Sunday, October 24, 2010
Another Continental Congress
Monday, October 11, 2010
The Internal-External Cosmos Paradox Theory
Jared Morgan
Kyle Jellerson
This theory involves the composition being revealed through the both known and unknown. My friend, Kyle Jellerson and I have put this idea together in a search to illustrate the wonder of existence. This theory encompasses our world in its entirety, as well as the role we play in this thing we call existence.
To explain this theory we must start with looking at things in our world as they get smaller and how these things are in relation to everything around them, and how the surroundings view the small things. We are made up of cells, made up of polymers and monomers, made up of chemical compounds, made of atoms, made of neutrons, protons, and electrons. Now there is new scientific theory of sub particles of these protons, neutrons, and electrons called energy strings. These strings are ultramicroscopic in size there is no way to see them, in comparison if you took the whole universe a string would be the size of a tree. These strings are little rings of energy, and they may even have sub particles of their own.

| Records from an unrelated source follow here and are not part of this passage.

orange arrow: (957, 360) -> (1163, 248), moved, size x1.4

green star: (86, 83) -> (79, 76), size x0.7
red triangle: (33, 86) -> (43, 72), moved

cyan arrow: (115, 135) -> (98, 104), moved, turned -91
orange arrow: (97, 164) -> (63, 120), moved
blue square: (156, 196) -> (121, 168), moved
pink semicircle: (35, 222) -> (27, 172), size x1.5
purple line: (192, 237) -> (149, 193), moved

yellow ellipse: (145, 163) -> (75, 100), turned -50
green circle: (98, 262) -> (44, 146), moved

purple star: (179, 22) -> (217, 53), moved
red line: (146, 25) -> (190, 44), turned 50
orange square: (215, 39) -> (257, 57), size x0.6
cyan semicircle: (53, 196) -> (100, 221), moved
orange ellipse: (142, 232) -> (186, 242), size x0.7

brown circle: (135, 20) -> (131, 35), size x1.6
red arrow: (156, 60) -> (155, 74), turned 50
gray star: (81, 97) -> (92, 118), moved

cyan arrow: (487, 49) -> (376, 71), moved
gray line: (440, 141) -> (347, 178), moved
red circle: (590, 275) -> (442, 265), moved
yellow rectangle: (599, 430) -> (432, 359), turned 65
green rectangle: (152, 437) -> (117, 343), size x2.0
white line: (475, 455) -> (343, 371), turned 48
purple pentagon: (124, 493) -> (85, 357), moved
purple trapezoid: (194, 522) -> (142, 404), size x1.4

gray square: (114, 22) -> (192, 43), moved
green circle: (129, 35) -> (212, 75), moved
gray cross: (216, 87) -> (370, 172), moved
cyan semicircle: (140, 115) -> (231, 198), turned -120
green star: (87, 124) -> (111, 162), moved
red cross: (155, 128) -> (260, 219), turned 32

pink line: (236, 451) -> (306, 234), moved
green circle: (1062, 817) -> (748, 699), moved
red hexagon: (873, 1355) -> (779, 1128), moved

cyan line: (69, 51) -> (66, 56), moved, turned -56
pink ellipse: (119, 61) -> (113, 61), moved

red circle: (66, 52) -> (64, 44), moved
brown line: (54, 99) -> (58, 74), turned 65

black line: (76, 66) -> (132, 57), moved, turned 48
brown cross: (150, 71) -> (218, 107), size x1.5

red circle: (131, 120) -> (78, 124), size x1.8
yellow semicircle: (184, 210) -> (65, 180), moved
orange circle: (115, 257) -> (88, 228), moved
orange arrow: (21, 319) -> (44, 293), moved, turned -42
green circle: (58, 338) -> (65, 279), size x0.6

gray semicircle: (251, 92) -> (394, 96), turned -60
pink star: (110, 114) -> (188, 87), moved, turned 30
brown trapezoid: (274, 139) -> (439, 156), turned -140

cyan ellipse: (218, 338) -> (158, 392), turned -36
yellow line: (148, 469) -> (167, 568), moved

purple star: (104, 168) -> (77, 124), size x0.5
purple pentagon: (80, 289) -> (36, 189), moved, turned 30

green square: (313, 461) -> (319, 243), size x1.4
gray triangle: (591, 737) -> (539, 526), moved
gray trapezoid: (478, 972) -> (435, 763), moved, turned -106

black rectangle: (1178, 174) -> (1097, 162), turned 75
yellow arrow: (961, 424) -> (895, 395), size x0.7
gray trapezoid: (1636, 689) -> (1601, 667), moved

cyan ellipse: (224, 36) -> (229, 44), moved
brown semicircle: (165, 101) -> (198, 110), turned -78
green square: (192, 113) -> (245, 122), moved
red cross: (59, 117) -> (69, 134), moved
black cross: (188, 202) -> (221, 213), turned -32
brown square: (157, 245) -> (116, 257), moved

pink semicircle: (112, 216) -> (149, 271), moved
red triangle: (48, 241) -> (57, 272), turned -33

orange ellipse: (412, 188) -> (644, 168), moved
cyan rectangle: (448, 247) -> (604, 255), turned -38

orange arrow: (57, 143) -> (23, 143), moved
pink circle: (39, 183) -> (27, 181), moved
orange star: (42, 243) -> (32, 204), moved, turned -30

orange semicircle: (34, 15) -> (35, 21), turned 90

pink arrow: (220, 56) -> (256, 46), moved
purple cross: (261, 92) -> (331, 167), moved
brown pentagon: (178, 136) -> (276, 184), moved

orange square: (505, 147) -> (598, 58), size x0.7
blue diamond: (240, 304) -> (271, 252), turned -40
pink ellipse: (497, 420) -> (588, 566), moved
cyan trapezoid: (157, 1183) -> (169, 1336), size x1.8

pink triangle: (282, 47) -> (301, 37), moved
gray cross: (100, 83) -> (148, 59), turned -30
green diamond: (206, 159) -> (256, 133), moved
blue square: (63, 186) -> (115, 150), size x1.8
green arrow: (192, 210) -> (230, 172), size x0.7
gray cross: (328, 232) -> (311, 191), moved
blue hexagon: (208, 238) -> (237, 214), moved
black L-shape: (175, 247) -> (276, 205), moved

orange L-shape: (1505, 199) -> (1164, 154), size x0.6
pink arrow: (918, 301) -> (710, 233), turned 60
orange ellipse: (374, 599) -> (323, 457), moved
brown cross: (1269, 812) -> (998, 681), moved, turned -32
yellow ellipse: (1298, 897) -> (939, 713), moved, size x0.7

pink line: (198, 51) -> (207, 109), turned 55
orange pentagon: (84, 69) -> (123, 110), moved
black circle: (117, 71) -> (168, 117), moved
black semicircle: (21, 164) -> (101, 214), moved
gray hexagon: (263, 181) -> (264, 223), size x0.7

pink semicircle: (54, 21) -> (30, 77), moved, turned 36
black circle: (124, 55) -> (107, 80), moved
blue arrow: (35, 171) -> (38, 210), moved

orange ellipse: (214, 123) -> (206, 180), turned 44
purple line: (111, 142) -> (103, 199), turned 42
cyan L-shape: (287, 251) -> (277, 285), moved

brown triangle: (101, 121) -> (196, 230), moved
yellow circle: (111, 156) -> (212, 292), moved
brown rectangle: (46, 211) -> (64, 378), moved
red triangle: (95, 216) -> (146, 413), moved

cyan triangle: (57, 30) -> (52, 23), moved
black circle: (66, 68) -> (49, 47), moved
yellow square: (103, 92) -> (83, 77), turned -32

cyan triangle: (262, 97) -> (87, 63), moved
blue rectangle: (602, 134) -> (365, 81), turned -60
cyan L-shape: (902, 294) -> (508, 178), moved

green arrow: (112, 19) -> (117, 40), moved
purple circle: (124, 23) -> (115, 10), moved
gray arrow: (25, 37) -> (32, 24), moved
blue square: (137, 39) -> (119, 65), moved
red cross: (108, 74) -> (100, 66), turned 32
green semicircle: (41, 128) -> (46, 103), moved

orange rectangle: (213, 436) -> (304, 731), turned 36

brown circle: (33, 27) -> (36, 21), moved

Every time the smallest unit of a system is established, there is another sub particle that breaks the smallest unit down to something else. We take this idea and apply it even further to say that the smallest unit of a system continues to get smaller it is divided into a smaller unit. We contend that this process never ceases. The goal of finding an ultimate end to the subatomic level never ends. We represent S as the smallest unit, Sc as the smallest unit of the largest system, and Ks as an unknown variable. The smallest sub particle of a system is divided by some variable to produce another sub particle.
S =Sc /Ks
Since the sub particles may continue to get smaller, how do we know the world we live in is the ultimate largest system, meaning how do we know that our universe and Cosmos is the ultimate largest system of existence. We assume that our realm is the largest, because we see nothing past our own universe and cosmos, however there may be something larger outside our realm. Think about if you were inside an atom; imagine if you were one of the energy strings or a sub particle of the energy string. What would the world look like to you? Think of the space inside an atom. Think about how much space there is between the nucleus and the electrons. The world as you would know it would be huge vast and unimaginable, and full of places to go. As a sub particle of a string a proton or electron may not even be something you could visibly see, it may look very similar to the unimaginably huge cosmos we imagine in our world.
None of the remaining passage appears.